Recorded information
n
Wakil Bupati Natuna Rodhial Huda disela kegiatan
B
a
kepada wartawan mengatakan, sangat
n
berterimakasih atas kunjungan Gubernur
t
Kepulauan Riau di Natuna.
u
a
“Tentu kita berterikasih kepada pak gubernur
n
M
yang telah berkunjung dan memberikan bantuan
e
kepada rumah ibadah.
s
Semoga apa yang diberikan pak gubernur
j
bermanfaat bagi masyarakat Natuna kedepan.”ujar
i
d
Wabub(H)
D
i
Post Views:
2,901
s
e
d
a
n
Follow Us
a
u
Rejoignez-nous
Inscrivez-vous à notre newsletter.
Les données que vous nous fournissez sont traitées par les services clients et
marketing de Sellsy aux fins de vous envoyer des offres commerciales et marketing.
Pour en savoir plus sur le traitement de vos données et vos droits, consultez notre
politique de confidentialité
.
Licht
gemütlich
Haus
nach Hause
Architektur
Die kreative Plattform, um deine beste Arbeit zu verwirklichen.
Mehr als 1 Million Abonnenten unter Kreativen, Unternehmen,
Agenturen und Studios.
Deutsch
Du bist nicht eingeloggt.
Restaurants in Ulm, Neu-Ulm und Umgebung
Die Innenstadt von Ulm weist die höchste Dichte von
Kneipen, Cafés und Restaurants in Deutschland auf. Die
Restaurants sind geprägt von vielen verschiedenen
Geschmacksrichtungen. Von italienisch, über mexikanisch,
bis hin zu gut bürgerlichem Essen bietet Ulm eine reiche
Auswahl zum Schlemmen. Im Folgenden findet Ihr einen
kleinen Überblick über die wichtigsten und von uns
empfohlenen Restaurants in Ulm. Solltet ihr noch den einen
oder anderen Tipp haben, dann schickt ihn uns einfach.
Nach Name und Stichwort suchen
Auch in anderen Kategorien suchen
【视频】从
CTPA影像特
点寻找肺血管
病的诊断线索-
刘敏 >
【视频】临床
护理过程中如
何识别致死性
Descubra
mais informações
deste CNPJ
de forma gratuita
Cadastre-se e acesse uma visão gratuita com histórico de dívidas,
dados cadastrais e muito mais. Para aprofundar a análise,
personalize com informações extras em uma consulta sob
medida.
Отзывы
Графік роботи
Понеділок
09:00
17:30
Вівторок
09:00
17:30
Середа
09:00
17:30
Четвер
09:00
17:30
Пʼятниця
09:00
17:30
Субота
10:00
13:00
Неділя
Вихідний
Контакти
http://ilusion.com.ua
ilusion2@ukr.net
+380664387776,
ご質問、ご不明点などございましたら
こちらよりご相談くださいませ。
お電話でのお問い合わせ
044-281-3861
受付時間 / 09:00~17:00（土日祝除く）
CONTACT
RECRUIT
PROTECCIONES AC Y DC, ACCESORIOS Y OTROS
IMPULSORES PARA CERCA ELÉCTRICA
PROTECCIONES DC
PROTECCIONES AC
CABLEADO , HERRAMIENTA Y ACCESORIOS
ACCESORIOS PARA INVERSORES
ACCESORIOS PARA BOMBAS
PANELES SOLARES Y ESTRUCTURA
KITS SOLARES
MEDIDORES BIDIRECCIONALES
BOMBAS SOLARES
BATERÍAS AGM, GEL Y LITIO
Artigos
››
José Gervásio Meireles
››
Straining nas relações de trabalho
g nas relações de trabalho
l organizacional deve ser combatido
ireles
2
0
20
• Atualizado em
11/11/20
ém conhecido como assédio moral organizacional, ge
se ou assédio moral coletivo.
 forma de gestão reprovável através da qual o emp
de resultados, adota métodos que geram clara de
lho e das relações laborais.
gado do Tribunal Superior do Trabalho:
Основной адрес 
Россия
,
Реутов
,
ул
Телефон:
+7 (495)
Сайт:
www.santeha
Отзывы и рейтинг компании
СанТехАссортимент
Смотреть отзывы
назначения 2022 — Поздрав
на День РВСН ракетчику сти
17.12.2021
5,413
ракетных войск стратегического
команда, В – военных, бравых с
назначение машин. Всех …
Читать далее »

Work order
Only the lines from the beginning of the data above through the line containing "Les données que" should be repeated, exactly as they appear.

Response
n
Wakil Bupati Natuna Rodhial Huda disela kegiatan
B
a
kepada wartawan mengatakan, sangat
n
berterimakasih atas kunjungan Gubernur
t
Kepulauan Riau di Natuna.
u
a
“Tentu kita berterikasih kepada pak gubernur
n
M
yang telah berkunjung dan memberikan bantuan
e
kepada rumah ibadah.
s
Semoga apa yang diberikan pak gubernur
j
bermanfaat bagi masyarakat Natuna kedepan.”ujar
i
d
Wabub(H)
D
i
Post Views:
2,901
s
e
d
a
n
Follow Us
a
u
Rejoignez-nous
Inscrivez-vous à notre newsletter.
Les données que vous nous fournissez sont traitées par les services clients et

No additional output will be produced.